If you explode a fission device in the closed end of a 10 foot long cardboard tube, in about 20 nanoseconds the entire blast should have exited the open end.
Kosta Tsipis weapons tutorial: Bulletin of the Atomic Scientists, early 80s: 99% of the energy of fission explosion is released in the last 8 nanoseconds. Photons, which are the main output of the device travel 10 feet in 10 nanoseconds. Hence, about 20 nanoseconds.
Richard Rhodes' 1995 book Dark Sun, on first page behind first set of photos: diagram illustrating the successive stages of a thermonuclear explosion. The force of the fission blast at one end reflects off the walls down to the opposite end where it compresses another plutonium device to critical mass. Trapped between two fission explosions, tritium-deuterium atoms are heated fusion temperature -- whence they release left over protons from the t-d fusion into helium.
This fusion reaction would peter out to less than a kiloton -- if the whole device were not wrapped in reactor grade uranium which explodes upon being bombarded with the left over protons -- which latter reaction feeds back and forth, back and forth until the process plays itself out.
The idea is that cardboard or steel sides of a fission device cannot move 186,000 miles a second to get out of the way of a nuclear explosion. You could contain a nuclear explosion for several nanoseconds by wrapping it in toilet paper.
* * * * * *
While watching the movie Armageddon it occurred to me that the NASA characters might be able to rely upon the cardboard tube model to nudge the asteroid away (not one the size of Texas or course [!]; just the standard dinosaur wipe out-6 mile wide model).
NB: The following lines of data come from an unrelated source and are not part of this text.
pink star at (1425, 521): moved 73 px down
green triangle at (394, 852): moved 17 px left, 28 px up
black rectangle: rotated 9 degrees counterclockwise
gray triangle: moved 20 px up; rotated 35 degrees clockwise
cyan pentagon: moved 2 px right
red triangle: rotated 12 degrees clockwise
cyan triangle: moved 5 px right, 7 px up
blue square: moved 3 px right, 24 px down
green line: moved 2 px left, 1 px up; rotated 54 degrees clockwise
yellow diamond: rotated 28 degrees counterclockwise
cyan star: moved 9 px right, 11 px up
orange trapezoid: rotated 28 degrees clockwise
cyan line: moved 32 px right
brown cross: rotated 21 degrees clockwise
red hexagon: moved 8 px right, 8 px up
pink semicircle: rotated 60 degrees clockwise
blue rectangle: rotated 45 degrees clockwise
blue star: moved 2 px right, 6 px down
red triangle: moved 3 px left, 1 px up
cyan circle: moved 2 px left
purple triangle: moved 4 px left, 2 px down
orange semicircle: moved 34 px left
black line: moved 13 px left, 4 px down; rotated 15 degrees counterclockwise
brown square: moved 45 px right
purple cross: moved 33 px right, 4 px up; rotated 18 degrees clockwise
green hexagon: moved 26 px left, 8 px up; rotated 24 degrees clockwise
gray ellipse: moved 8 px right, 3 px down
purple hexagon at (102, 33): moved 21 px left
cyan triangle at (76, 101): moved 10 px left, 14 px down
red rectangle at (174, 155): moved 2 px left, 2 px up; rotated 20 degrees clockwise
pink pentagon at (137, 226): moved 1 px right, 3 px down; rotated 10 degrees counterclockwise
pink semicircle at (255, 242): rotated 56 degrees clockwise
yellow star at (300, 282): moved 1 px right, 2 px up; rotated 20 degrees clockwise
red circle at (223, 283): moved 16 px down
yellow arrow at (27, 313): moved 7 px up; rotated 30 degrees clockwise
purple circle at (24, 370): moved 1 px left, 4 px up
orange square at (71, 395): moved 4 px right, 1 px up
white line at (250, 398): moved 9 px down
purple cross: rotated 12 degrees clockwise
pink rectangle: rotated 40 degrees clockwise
If a fission bomb embedded down a hole can release 99% of its energy without breaking up the asteroid the next question would be how much thrust will the fission exhaust alone create since it is not blowing out much of the asteroid mass. Multiply how much of matter in the bomb will be turned to energy and by the speed of light, squared; and that will give us our thrust -- I guess.
Now, we just have to find somebody who knows what they are doing to answer that -- or tell us that the whole idea is bulloks. ??? :-O
Noto bene: cannot use a hydrogen bomb for this purpose because the back and forth fusion/fission process is self contained -- and will get around to taking out part of the asteroid.